Training Pays Off in Kayaker Rescue

It was noon on June 8 when Brody Kidd saw a group of kayakers and canoers struggling in the water near Cave Point County Park.

Even after four years guiding for Door County Kayak Tours, he had never seen anything like this. Three people stuck in the 54-degree water, two in hypothermic shock. There were two people in a canoe trying to help, but they were unable to pull anyone out of the water without falling in themselves.

But Kidd knew what to do and jumped in a kayak after calling for help. He towed another kayak behind him, and one of the people in the water had the strength to climb in. Kidd and that individual pulled the two people in hypothermic shock out of the water and paddled back to shore.

“We just got done with intensive training, which I led, so everything was really fresh,” Kidd said. “It was just one of those crazy, lucky things that we showed up.”

When Kidd and the kayakers got to shore, they performed basic first aid for hypothermic shock victims until the paramedics and first-response team arrived. The two hypothermic kayakers were taken to the Ministry Door County Medical Center, and the others returned home.

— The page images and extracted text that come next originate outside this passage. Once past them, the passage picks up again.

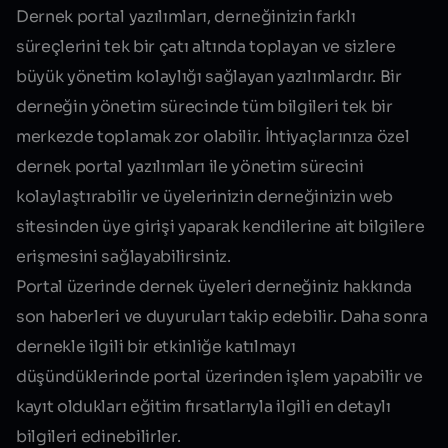
Dernek portal yazılımları
, derneğinizin farklı
süreçlerini tek bir çatı altında toplayan ve sizlere
büyük yönetim kolaylığı sağlayan yazılımlardır. Bir
derneğin yönetim sürecinde tüm bilgileri tek bir
merkezde toplamak zor olabilir. İhtiyaçlarınıza özel
dernek
portal yazılımları
ile yönetim sürecini
kolaylaştırabilir ve üyelerinizin derneğinizin web
sitesinden üye girişi yaparak kendilerine ait bilgilere
erişmesini sağlayabilirsiniz.
Portal üzerinde dernek üyeleri derneğiniz hakkında
son haberleri ve duyuruları takip edebilir. Daha sonra
dernekle ilgili bir etkinliğe katılmayı
düşündüklerinde portal üzerinden işlem yapabilir ve
kayıt oldukları eğitim fırsatlarıyla ilgili en detaylı
bilgileri edinebilirler.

This isn’t the first water-related rescue of the year for the Door County Sheriff’s Department.

“This is nothing unusual,” said Gary Behling, chief deputy of Door County. “We are getting more and more kayakers in the waters off of Door County, and with that number there’s going to be more calls.”

The Door County sheriff’s department received 34 water-related emergency calls in 2011.

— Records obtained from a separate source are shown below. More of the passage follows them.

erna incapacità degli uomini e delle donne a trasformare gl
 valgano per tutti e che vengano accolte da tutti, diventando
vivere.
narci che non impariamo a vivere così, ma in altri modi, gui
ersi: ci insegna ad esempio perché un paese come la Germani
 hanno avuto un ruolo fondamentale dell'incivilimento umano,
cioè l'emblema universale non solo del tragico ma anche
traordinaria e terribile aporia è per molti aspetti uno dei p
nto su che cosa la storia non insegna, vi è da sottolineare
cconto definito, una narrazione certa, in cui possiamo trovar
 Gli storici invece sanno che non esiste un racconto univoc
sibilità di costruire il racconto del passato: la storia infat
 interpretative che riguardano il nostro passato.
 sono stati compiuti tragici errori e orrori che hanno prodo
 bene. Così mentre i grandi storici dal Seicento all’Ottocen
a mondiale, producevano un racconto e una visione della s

The incident report from the Door County sheriff’s department estimates the group of kayakers and canoers were half of a mile from shore. Kidd said the two kayakers in hypothermic shock had been in the water for 90 minutes and weren’t wearing life jackets.

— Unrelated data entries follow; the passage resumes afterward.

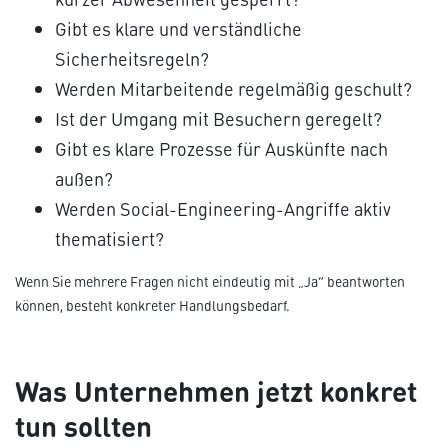
Gibt es klare und verständliche
Sicherheitsregeln?
Werden Mitarbeitende regelmäßig geschult?
Ist der Umgang mit Besuchern geregelt?
Gibt es klare Prozesse für Auskünfte nach
außen?
Werden Social-Engineering-Angriffe aktiv
thematisiert?
Wenn Sie mehrere Fragen nicht eindeutig mit „Ja“ beantworten
können, besteht konkreter Handlungsbedarf.
Was Unternehmen jetzt konkret
tun sollten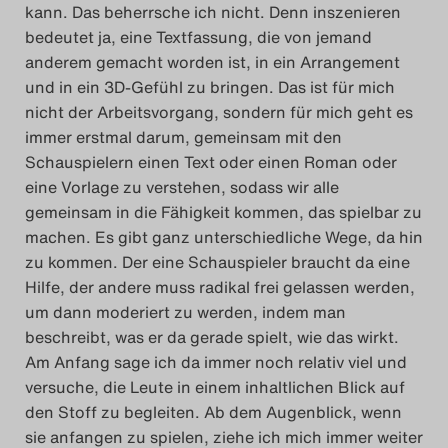
kann. Das beherrsche ich nicht. Denn inszenieren
bedeutet ja, eine Textfassung, die von jemand
anderem gemacht worden ist, in ein Arrangement
und in ein 3D-Gefühl zu bringen. Das ist für mich
nicht der Arbeitsvorgang, sondern für mich geht es
immer erstmal darum, gemeinsam mit den
Schauspielern einen Text oder einen Roman oder
eine Vorlage zu verstehen, sodass wir alle
gemeinsam in die Fähigkeit kommen, das spielbar zu
machen. Es gibt ganz unterschiedliche Wege, da hin
zu kommen. Der eine Schauspieler braucht da eine
Hilfe, der andere muss radikal frei gelassen werden,
um dann moderiert zu werden, indem man
beschreibt, was er da gerade spielt, wie das wirkt.
Am Anfang sage ich da immer noch relativ viel und
versuche, die Leute in einem inhaltlichen Blick auf
den Stoff zu begleiten. Ab dem Augenblick, wenn
sie anfangen zu spielen, ziehe ich mich immer weiter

“That was probably one of the reasons why they went into hypothermic shock a little bit quicker,” Kidd said. “They were using a lot of their energy to stay above the water.”

Kayak Safety Tips

Courtesy of Casey St. Henry, program director at Bay Shore Outdoor Store

 • Use common sense.

• Dress for the temperature of the water, not the temperature of the air. If the water is cold, like it is now in the early season, be prepared to be wet, not prepared to be in the sun.

• Know your limits. If you don’t kayak a lot, don’t go out when it’s wavy or when you don’t know the weather forecast.

• If you’re unsure about the conditions, call a local outfitter and ask for advice.

• Don’t go too far offshore.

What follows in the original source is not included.